Vous vous souviendrez sans doute du dernier roman de Laurent Seksik, “L’Exercice de la médecine”, dans lequel la narratrice, Lena, cancérologue en exercice à Paris, racontait l’histoire de sa famille, une lignée de médecins juifs, habités par la volonté de secourir et guérir, histoire du temps de la Russie tsariste, puis en Allemagne, à Berlin, en Union Soviétique sous la coupe de Staline pour arriver finalement à Paris.

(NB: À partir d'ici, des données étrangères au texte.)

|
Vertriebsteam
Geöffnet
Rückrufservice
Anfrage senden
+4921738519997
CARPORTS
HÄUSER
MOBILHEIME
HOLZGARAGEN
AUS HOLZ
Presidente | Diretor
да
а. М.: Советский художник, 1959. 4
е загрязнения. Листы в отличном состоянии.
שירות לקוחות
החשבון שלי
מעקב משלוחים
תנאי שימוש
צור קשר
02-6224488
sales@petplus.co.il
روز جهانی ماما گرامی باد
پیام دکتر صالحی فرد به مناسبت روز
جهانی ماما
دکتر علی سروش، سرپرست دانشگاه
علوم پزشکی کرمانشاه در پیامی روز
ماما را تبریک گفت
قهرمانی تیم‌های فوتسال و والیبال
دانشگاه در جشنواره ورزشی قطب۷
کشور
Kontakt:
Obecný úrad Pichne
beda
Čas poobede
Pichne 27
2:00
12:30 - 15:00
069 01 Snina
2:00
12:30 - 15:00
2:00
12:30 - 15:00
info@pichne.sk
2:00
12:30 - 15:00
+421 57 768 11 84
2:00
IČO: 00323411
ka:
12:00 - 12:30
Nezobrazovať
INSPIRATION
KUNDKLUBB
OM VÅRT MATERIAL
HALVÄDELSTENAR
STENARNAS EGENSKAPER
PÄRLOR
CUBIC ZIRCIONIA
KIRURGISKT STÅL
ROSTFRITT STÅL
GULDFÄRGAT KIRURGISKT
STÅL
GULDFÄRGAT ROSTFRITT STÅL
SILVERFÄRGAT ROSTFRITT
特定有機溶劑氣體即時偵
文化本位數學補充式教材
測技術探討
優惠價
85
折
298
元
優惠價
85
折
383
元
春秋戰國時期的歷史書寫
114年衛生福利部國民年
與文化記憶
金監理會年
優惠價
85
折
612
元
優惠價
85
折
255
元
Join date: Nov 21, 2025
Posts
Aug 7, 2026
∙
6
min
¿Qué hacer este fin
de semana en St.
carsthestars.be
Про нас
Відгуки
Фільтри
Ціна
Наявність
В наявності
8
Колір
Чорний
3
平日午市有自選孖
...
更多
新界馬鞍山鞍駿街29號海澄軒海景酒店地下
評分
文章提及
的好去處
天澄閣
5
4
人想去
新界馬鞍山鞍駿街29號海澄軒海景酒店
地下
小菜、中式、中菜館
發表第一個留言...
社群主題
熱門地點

Ainsi que son titre l’indique, c’est d’un tout autre sujet que traite Laurent Seksik dans son dernier livre. Romain Gary, personnage plus grand que nature, on le sait, s’était forgé une vie bien différente de la réalité. Sa mère, Mina, personnage central de sa vie et de ses romans, n’était pas dans la vraie vie, la grande styliste parisienne qu’il se plait à décrire mais une simple modiste luttant pour élever son enfant dans la pauvreté d’une banlieue de Vilnius. Pourtant, au delà de ces embellissements, la force de caractère indomptable et la croyance de cette mère dans le destin unique de son fils sont bien réels, sublimés dans “La promesse de l’aube”, le chef d’euvre de Gary, épopée dont le père est pratiquement absent. Pour bâtir sa légende, Romain gary s’est donc inventé un père, Ivan Mosjoukine, célèbre comédien russe de cette époque. Laurent Seksik, défait la légende pour donner vie à Arieh Kacew, le vrai père du romancier. Ce père n’est pas comédien mais fourreur. Fatigué par le caractère volcanique de Mina son épouse, dont les humeurs l’épuisent, il s’enfuit avec Frida à qui il a fait un enfant. Romain Kacew-Gary a alors onze ans et jamais il ne pardonnera à son père cet abandon. C’est alors qu’il s’invente une vie et un père. Laurent Seksik avec élégance et respect, fait vivre ce père gommé par son fils et par l’histoire. Il devine et créé, et la fiction, sous sa plume, donne vie à cet homme qui aura autant que Mina, influencé, certes en contre-point, la vie de Romain Gary. Laurent Seksik nous avait décrit “ Les derniers jours de Stefan Zweig” et “Le cas Eduard Einstein”, le frère du grand savant, dans une recherche passionnée et respectueuse de la vérité. Laurent Seksik poursuit ici ce travail avec Romain Gary. En montrant la face cachée, parfois noire, de l’écrivain, il nous fait ressentir le choc qu’a été pour Romain Gary la trahison d’un père vénéré. Nous comprenons, dès lors, ces mensonges, ces fausses légendes, ce besoin éperdu de reconnaissance qui en découle, pour plus encore, en le comprenant mieux, nous le faire admirer.